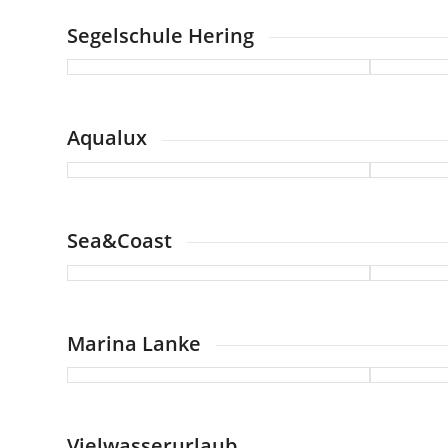
Segelschule Hering
Aqualux
Sea&Coast
Marina Lanke
Vielwasserurlaub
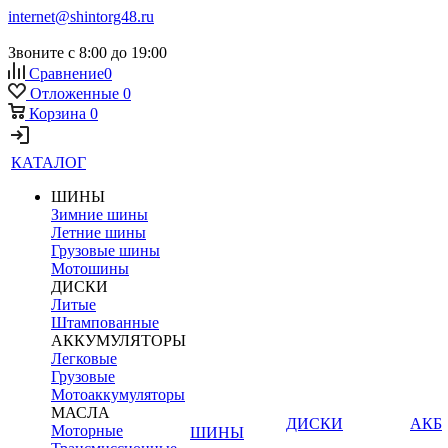
internet@shintorg48.ru
Звоните с 8:00 до 19:00
Сравнение
0
Отложенные
0
Корзина
0
КАТАЛОГ
ШИНЫ
Зимние шины
Летние шины
Грузовые шины
Мотошины
ДИСКИ
Литые
Штампованные
АККУМУЛЯТОРЫ
Легковые
Грузовые
Мотоаккумуляторы
МАСЛА
ДИСКИ
АКБ
Моторные
ШИНЫ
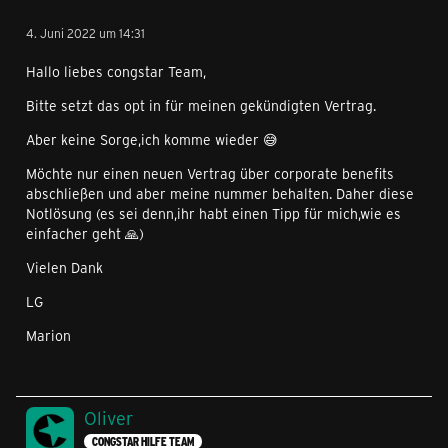
4. Juni 2022 um 14:31
Hallo liebes congstar Team,
Bitte setzt das opt in für meinen gekündigten Vertrag.
Aber keine Sorge,ich komme wieder 😅
Möchte nur einen neuen Vertrag über corporate benefits
abschließen und aber meine nummer behalten. Daher diese
Notlösung (es sei denn,ihr habt einen Tipp für mich,wie es
einfacher geht 🙏)
Vielen Dank
LG
Marion
Oliver
CONGSTAR HILFE TEAM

========================================

Where an image appears in the data, skip it, and return the rest verbatim.

Segelschule Hering
Aqualux
Sea&Coast
Marina Lanke
Vielwasserurlaub
internet@shintorg48.ru
Звоните с 8:00 до 19:00
Сравнение
0
Отложенные
0
Корзина
0
КАТАЛОГ
ШИНЫ
Зимние шины
Летние шины
Грузовые шины
Мотошины
ДИСКИ
Литые
Штампованные
АККУМУЛЯТОРЫ
Легковые
Грузовые
Мотоаккумуляторы
МАСЛА
ДИСКИ
АКБ
Моторные
ШИНЫ
4. Juni 2022 um 14:31
Hallo liebes congstar Team,
Bitte setzt das opt in für meinen gekündigten Vertrag.
Aber keine Sorge,ich komme wieder 😅
Möchte nur einen neuen Vertrag über corporate benefits
abschließen und aber meine nummer behalten. Daher diese
Notlösung (es sei denn,ihr habt einen Tipp für mich,wie es
einfacher geht 🙏)
Vielen Dank
LG
Marion
Oliver
CONGSTAR HILFE TEAM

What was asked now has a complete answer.